A colonoscopy is a diagnostic procedure performed to examine the inner lining of the colon, or large intestine, and the rectum. The colonoscopy procedure is performed routinely in patients over the age of 50 as a means detecting colorectal cancer in its early stages. It is also employed diagnostically to help determine the cause of abnormal bowel activity, abdominal pain or rectal bleeding. During a colonoscopy, tissue samples may be collected for a biopsy, and polyps or other abnormal growths may be removed.
Reasons for a Colonoscopy
Colonoscopies are recommended for people who are at increased risk of developing colorectal cancer. This type of cancer is much more effectively treated when it is detected early. Individuals at increased risk of developing colon cancer include those who:
- Have a personal or family history of colorectal polyps
- Have a personal or family history of colorectal cancer
- Have a personal or family history of inflammatory bowel syndrome (IBS)

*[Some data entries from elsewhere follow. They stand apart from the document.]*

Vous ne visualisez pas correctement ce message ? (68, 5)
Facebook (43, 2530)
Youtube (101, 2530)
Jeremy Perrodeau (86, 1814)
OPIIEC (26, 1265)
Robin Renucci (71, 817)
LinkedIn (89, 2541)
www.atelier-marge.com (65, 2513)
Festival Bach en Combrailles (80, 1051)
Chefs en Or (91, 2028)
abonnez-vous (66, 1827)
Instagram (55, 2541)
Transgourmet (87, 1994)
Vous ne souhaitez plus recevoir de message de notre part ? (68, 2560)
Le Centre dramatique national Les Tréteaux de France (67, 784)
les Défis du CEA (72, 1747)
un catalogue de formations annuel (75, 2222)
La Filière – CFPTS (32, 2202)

- Are obese or have a poor diet
- Smoke or consume alcoholic beverages to excess
- Have diabetes
- Do not exercise regularly
All individuals over the age of 50 should undergo regular colonscopies and the procedure may be recommended for younger patients at elevated risk, whether they are experiencing symptoms or not.
Preparing for a Colonoscopy
In order to prepare for a colonoscopy, the colon must be cleansed so that its inner surface will be visible. Prior to the colonoscopy, patients are given written instructions by their physician.

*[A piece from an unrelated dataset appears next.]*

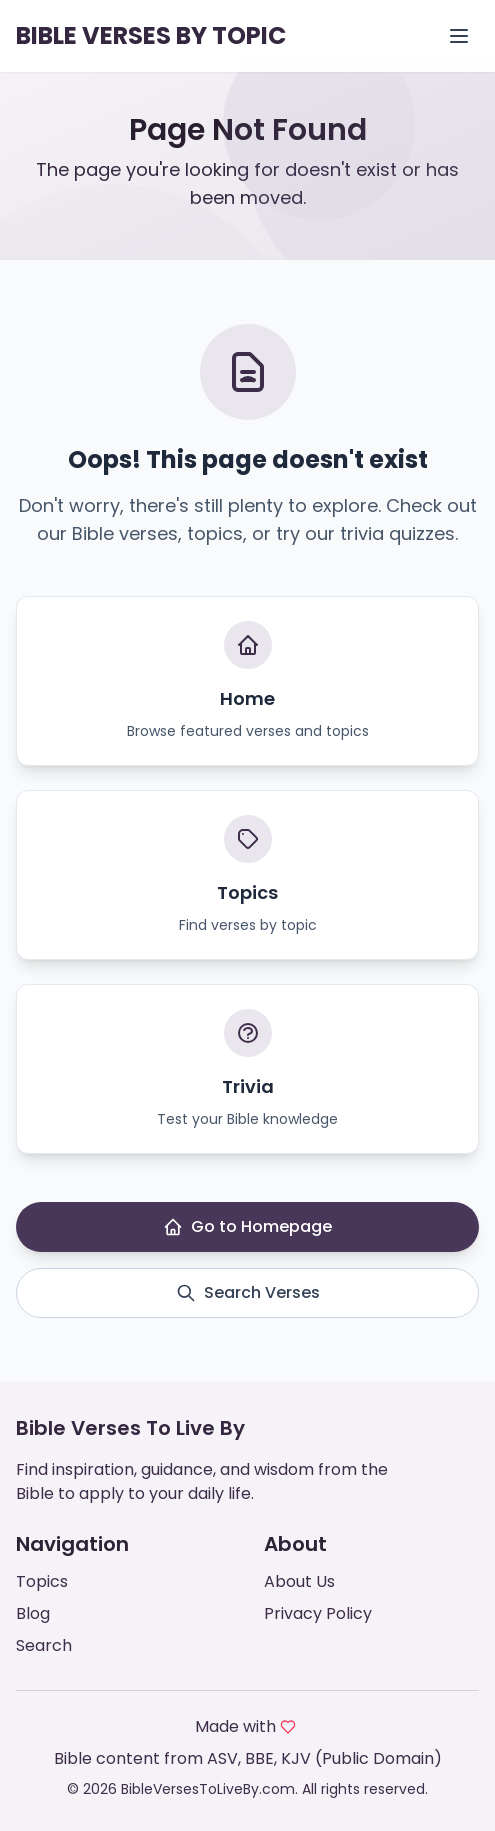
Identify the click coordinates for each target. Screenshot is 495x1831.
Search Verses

Patients who take aspirin or other blood-thinning medication must advise their doctors before going through the colonoscopy procedure. Most other medications can be continued.
The Colonoscopy Procedure
A colonoscopy is generally performed as an outpatient procedure. The patient is positioned on the left side and a sedative is administered intravenously. Once the patient is sedated, a colonoscope, a thin flexible tube with a camera attached to it, is gently inserted into the rectum. The colonoscope is then carefully snaked into the lower portion of the large intestine and guided upward toward the lowest portion of the small intestine. This enables the gastroenterologist to clearly visualize the entire length of the colon. Vital signs are closely monitored throughout the procedure.
The doctor watches the procedure on a computer monitor in real time, and is able to see any abnormalities clearly. If necessary, tiny instruments will be inserted through the colonoscope to enable the surgeon to removed any polyps or other abnormal growths for biopsy. The procedure usually takes between 30 and 60 minutes to perform.
Recovery from a Colonoscopy
After the colonoscopy procedure, the patient is kept for observation for up to 2 hours, until the sedative wears off. Reflexes and judgment may be impaired and driving is not permitted for 24 hours after the procedure. Some people may experience pressure, bloating, nausea or cramping in the abdomen after the procedure, but these side effects are temporary. The patient should expect to expel an unusually large amount of gas after the procedure. This is considered normal.
Risks of a Colonoscopy
A colonoscopy is a safe, effective procedure. Nonetheless, as with any medical procedure, there is a slight risk of complication. Risks of a colonoscopy include:
- Abdominal pain
- Excessive bleeding
- Perforation of the bowel wall
- Adverse reaction to sedative medication
Despite the unpleasantness of the preparation and the very slight chance of a mishap during the procedure, the colonoscopy is an invaluable diagnostic tool that has saved countless lives.